[Page images and extracted text]

↓

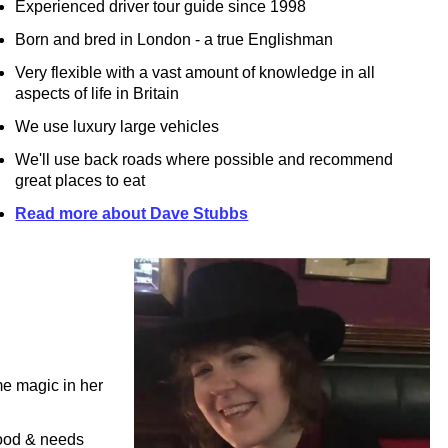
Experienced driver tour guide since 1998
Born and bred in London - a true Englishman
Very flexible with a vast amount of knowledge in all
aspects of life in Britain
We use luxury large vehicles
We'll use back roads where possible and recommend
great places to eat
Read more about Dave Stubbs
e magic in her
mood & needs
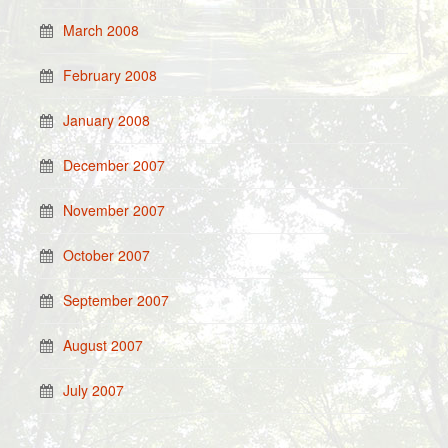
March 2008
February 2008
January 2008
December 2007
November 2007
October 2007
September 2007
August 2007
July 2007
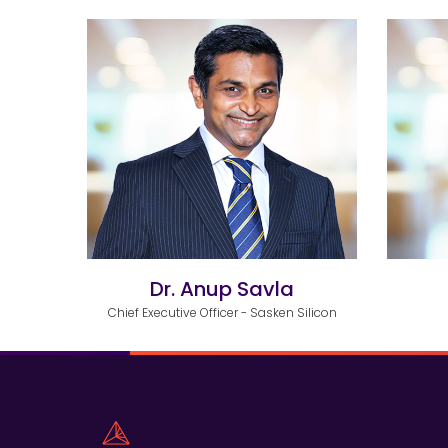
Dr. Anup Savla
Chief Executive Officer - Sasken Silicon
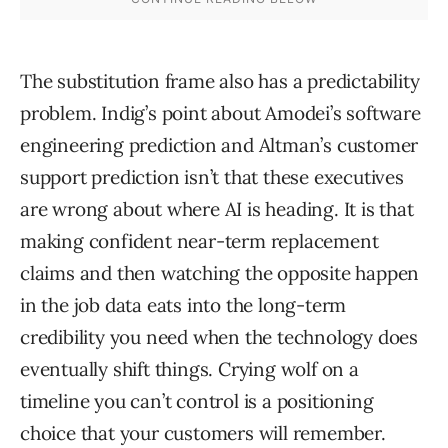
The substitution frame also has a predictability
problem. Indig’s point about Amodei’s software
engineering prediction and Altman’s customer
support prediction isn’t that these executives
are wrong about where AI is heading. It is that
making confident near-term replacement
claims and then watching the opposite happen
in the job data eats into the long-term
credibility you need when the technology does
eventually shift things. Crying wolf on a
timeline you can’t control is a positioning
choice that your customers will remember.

↑
↓

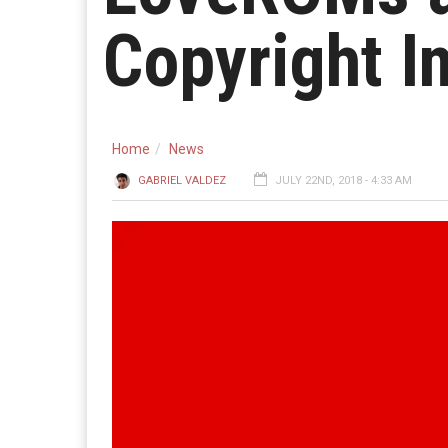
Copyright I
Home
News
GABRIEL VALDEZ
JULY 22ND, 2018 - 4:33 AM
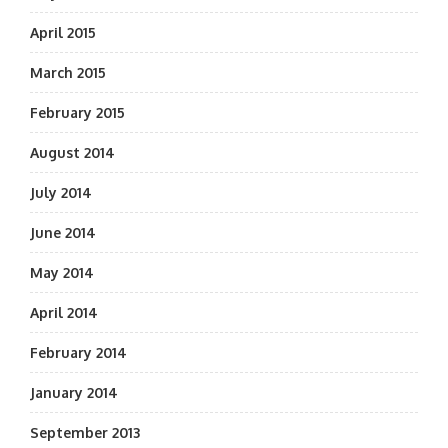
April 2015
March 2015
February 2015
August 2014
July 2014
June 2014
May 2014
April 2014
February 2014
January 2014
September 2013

↑
↓

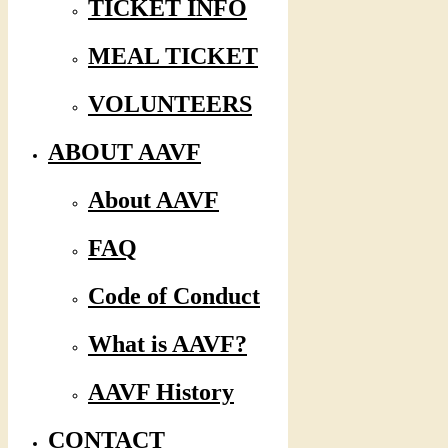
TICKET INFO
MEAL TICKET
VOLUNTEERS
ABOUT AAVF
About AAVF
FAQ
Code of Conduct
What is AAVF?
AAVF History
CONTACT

↑

- YOUR ASSIGNMENT: Which lines of the data above contain the string "AAVF"? Copy each of them.

- TASK OUTPUT:
ABOUT AAVF
About AAVF
What is AAVF?
AAVF History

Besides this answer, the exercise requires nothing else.